§ **Problem to work on**
Copy out exactly the lines from the one containing "directly related" through the end of the records, and no pictures.

:: Data provided

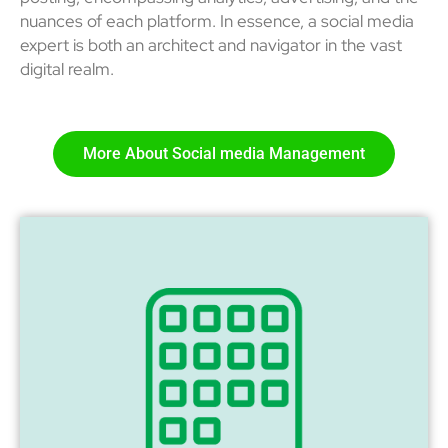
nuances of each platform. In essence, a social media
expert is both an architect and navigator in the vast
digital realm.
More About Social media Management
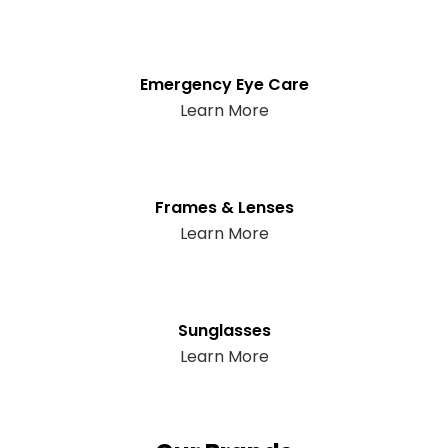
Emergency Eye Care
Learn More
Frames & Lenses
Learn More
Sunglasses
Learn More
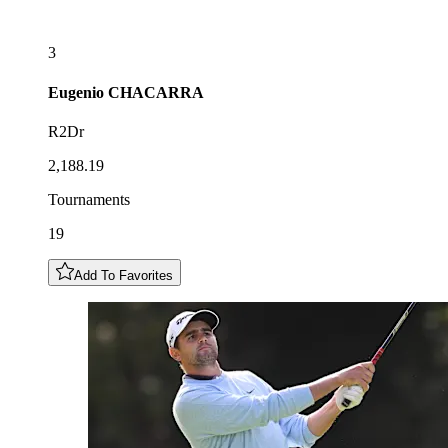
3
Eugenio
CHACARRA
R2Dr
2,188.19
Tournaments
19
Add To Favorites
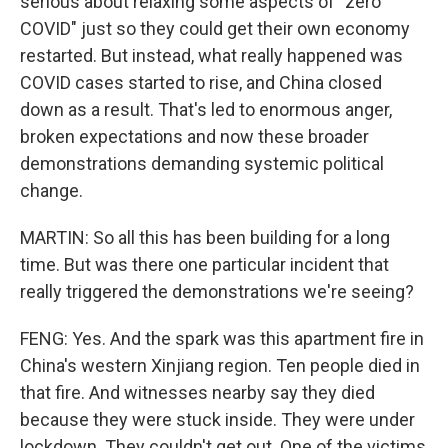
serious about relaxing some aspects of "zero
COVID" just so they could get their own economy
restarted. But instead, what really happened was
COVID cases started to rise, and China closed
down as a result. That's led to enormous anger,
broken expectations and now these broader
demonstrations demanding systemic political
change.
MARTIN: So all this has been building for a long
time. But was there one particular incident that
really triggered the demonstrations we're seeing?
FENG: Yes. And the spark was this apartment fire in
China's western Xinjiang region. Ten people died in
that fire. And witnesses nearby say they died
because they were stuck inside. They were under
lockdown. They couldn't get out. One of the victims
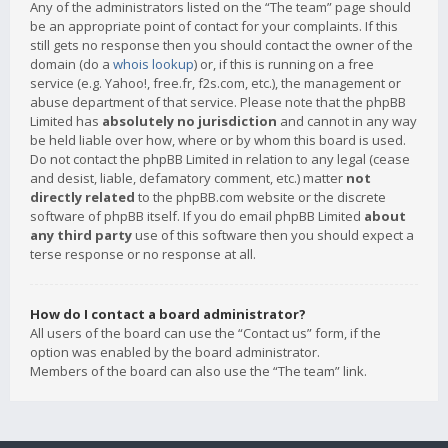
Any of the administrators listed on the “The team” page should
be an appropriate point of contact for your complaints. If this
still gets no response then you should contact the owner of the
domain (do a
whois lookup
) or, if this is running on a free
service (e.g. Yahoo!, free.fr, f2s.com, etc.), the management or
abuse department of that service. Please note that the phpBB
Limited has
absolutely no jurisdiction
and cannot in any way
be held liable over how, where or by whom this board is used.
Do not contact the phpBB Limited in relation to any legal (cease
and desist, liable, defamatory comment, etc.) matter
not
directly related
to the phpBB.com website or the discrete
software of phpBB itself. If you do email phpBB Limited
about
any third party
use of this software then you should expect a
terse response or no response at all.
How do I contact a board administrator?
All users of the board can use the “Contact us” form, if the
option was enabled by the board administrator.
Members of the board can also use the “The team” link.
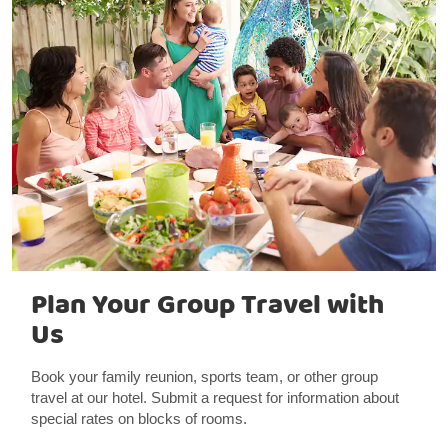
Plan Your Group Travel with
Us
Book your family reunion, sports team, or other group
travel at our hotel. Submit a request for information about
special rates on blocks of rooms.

::::

§ **Solution to this task**
directly related
to the phpBB.com website or the discrete
software of phpBB itself. If you do email phpBB Limited
about
any third party
use of this software then you should expect a
terse response or no response at all.
How do I contact a board administrator?
All users of the board can use the “Contact us” form, if the
option was enabled by the board administrator.
Members of the board can also use the “The team” link.
Plan Your Group Travel with
Us
Book your family reunion, sports team, or other group
travel at our hotel. Submit a request for information about
special rates on blocks of rooms.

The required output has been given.